Alt text: Styling a raw dashboard screenshot with a gradient
background, padding, rounded corners, and a drop shadow.

When you'd reach for this

  • Product launch posts. A styled screenshot tends to do better on Twitter and LinkedIn than one that looks like it was Cmd-Shift-4'd in a hurry.
  • Landing page heroes. The hero screenshot on your marketing site sets the tone for the rest of the visit. Worth the 30 seconds.
  • Changelog and release notes. Style once, save the settings, ship every release with the same look. It saves a surprising amount of time over a year.
  • Decks. Slides with raw screenshots feel rushed. Slides with framed, padded screenshots feel a little more considered.

A Few Small Habits

  • Pick a background that complements your UI, not one that fights it. A bright magenta gradient under a calm cyan dashboard reads as a stock visual. A subtle blue-to-purple gradient under the same screenshot reads as your product.
  • Don't go heavy on the shadow. A thin, soft shadow says "sitting on a surface". A thick, dark shadow tends to look dated.
  • Padding above zero, but not huge. 24 to 48px is usually about right.

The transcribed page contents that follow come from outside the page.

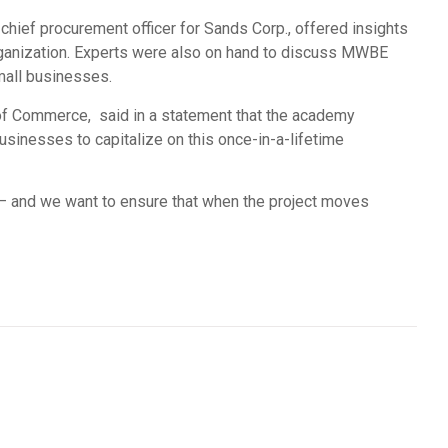
 chief procurement officer for Sands Corp., offered insights
organization. Experts were also on hand to discuss MWBE
small businesses.
of Commerce, said in a statement that the academy
businesses to capitalize on this once-in-a-lifetime
 – and we want to ensure that when the project moves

Much more and the screenshot starts to feel small inside its own frame.
  • Use the inset frame option when you're showing a web app. The automatic browser chrome makes it obvious at a glance that this is a web product.

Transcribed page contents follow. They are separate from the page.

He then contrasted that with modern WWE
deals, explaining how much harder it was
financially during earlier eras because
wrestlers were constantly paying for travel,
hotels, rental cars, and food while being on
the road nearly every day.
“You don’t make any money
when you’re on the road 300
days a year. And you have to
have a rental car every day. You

Custom backgrounds for your brand

If you've got a defined brand, set the background once (solid colour, gradient, or an uploaded image of your own) and use it on every screenshot you ship. Consistency over time is what makes screenshots feel like your screenshots, rather than generic ones. On a paid Pixelmatic plan, an admin can set this org-wide so every teammate's screenshots match without anyone having to remember.

What about device frames?

The inset frame option wraps your screenshot in browser chrome (URL bar, traffic-light buttons) automatically. That covers most web app screenshots heading to a landing page or social. If you need a device-shaped frame (laptop, phone), drop the styled screenshot into your design tool of choice afterwards. The editor focuses on the parts you'll reach for every time.